Ensembles are useful forecast tools because they account for uncertainties in initial conditions, lateral boundary conditions, and/or model physics, and they provide probabilistic information to users. However, many ensembles suffer from under-dispersion, sub-optimal reliability, and systematic biases. Machine learning (ML) can help remedy these shortcomings by post-processing raw ensemble output. Conceptually, ML identifies (nonlinear and linear) patterns in historical numerical weather prediction (NWP) data during training and uses those patterns to make predictions about the future. My work seeks to answer questions related to the operational implementation of ML for post-processing ensemble-based probabilistic quantitative precipitation forecasts (PQPFs). These questions include how ML-based post-processing impacts different types of ensembles, compares to other post-processing techniques, performs at various precipitation thresholds, and functions with different amounts of training data.
During the first part of my visit, my work has used a random forest (RF) algorithm to create 24-h PQPFs from two multi-physics, multi-model ensembles: the 8-member convection-allowing High-Resolution Ensemble Forecast System Version 2 (HREFv2) and the 26-member convection-parameterizing Short-Range Ensemble Forecast System (SREF). RF-based PQPFs from each ensemble are compared against raw ensemble and spatially-smoothed PQPFs for a 496-day dataset spanning April 2017 – November 2018.
Preliminary results suggest that RF-based PQPFs are more accurate when compared to the raw and smoothed ensemble forecasts (Fig. 1). An example set of forecasts for the 1-inch threshold is shown in Fig. 2. Notably, the RF PQPFs have nearly perfect reliability without sacrificing resolution, as sometimes occurs with spatial smoothing (e.g., Fig. 2b). The RF technique performs best for the SREF, presumably because it has more systematic biases than the HREFv2, and for lower precipitation thresholds, since there are more examples of observations exceeding these thresholds (i.e., the RF has more positive training examples to work with).

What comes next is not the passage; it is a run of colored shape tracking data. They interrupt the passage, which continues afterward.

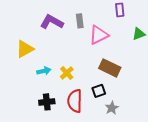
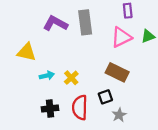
gray rectangle: (80, 21) -> (85, 22), size x1.6
pink triangle: (99, 35) -> (121, 37), moved
yellow triangle: (25, 49) -> (27, 52), turned 42

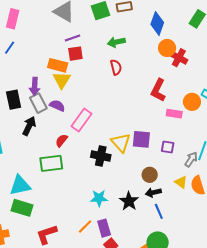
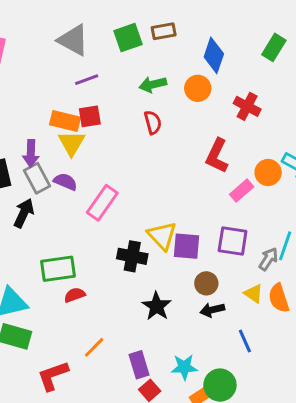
orange circle: (167, 48) -> (198, 88), moved
red square: (75, 54) -> (90, 116), moved
pink rectangle: (174, 114) -> (242, 191), turned -49
purple square: (141, 139) -> (187, 246), moved
red semicircle: (62, 141) -> (75, 295), moved, turned 32
purple square: (168, 147) -> (233, 241), size x1.5
cyan star: (99, 198) -> (184, 367), moved
black star: (129, 201) -> (157, 306), moved
blue line: (159, 211) -> (245, 341), moved
orange line: (85, 227) -> (94, 347), moved

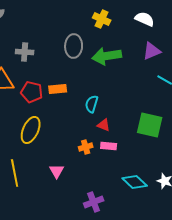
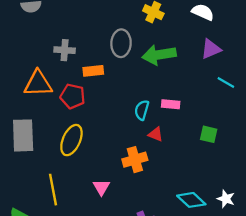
orange rectangle: (58, 89) -> (93, 71), moved
green square: (150, 125) -> (209, 134), size x0.6
pink rectangle: (109, 146) -> (171, 104), moved
orange cross: (86, 147) -> (135, 160), size x1.5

Once an RF has undergone training, it is computationally inexpensive to run in real-time. After data preprocessing, a real-time forecast can be generated in less than a minute on a single processor. Including preprocessing, the forecast takes about 30 minutes to generate. Real-time RF PQPFs are currently being produced for the 00Z HREFv2 initialization and can be accessed at https://www.spc.noaa.gov/exper/href/ under the precipitation tab.
Future work will add temporal resolution to the ML-based forecasts and will compare the benefits of ML-based post-processing for formally-designed ensembles, whose members use the same physical parameterizations and produce equally-likely solutions (e.g., the NCAR ensemble), and informally-designed ensembles, whose members use different physical parameterizations and produce unequally-likely solutions (e.g., the Storm Scale Ensemble of Opportunity). I am grateful to the DTC Visitor Program for supporting this work.